TASK PROMPT:
Set down exactly the lines from the one containing "Given the image: **left heart ventricle**?" through the last line of the records below, both included, and nothing else.

[[ MATERIAL SUPPLIED open ]]

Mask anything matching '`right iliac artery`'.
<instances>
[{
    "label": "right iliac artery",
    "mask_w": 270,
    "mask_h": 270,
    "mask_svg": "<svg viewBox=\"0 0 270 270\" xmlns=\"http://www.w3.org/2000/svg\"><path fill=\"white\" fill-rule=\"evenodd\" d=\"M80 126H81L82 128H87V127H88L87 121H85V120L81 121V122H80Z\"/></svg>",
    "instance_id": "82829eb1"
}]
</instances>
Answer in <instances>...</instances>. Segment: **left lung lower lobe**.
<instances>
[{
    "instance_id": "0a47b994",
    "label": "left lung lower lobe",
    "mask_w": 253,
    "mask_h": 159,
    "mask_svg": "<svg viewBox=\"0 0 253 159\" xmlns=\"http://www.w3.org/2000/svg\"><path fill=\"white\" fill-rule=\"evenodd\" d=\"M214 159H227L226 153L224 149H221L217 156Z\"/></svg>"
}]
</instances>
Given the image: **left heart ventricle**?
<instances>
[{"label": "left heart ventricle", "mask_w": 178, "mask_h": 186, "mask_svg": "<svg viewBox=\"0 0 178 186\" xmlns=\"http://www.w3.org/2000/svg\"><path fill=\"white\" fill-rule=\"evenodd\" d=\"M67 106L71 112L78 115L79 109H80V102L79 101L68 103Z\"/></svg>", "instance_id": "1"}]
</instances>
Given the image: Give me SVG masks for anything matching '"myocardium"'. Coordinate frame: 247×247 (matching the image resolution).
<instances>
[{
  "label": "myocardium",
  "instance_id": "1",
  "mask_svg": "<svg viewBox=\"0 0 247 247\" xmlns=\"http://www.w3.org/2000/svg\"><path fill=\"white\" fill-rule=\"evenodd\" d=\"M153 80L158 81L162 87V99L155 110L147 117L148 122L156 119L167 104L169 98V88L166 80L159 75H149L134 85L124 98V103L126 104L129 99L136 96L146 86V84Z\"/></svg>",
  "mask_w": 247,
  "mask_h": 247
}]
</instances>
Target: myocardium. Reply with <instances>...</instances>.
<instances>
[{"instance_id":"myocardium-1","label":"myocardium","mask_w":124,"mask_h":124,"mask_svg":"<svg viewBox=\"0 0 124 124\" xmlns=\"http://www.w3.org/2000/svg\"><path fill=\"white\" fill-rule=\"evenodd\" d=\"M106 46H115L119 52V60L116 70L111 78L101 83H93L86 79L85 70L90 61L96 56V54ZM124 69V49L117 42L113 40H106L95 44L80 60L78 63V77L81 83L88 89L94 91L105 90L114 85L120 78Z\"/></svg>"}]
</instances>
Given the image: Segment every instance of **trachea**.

[[ MATERIAL SUPPLIED closed ]]

ANSWER:
Given the image: **left heart ventricle**?
<instances>
[{"label": "left heart ventricle", "mask_w": 178, "mask_h": 186, "mask_svg": "<svg viewBox=\"0 0 178 186\" xmlns=\"http://www.w3.org/2000/svg\"><path fill=\"white\" fill-rule=\"evenodd\" d=\"M67 106L71 112L78 115L79 109H80V102L79 101L68 103Z\"/></svg>", "instance_id": "1"}]
</instances>
Given the image: Give me SVG masks for anything matching '"myocardium"'. Coordinate frame: 247×247 (matching the image resolution).
<instances>
[{
  "label": "myocardium",
  "instance_id": "1",
  "mask_svg": "<svg viewBox=\"0 0 247 247\" xmlns=\"http://www.w3.org/2000/svg\"><path fill=\"white\" fill-rule=\"evenodd\" d=\"M153 80L158 81L162 87V99L155 110L147 117L148 122L156 119L167 104L169 98V88L166 80L159 75H149L134 85L124 98V103L126 104L129 99L136 96L146 86V84Z\"/></svg>",
  "mask_w": 247,
  "mask_h": 247
}]
</instances>
Target: myocardium. Reply with <instances>...</instances>.
<instances>
[{"instance_id":"myocardium-1","label":"myocardium","mask_w":124,"mask_h":124,"mask_svg":"<svg viewBox=\"0 0 124 124\" xmlns=\"http://www.w3.org/2000/svg\"><path fill=\"white\" fill-rule=\"evenodd\" d=\"M106 46H115L119 52V60L116 70L111 78L101 83H93L86 79L85 70L90 61L96 56V54ZM124 69V49L117 42L113 40H106L95 44L80 60L78 63V77L81 83L88 89L94 91L105 90L114 85L120 78Z\"/></svg>"}]
</instances>
Given the image: Segment every instance of **trachea**.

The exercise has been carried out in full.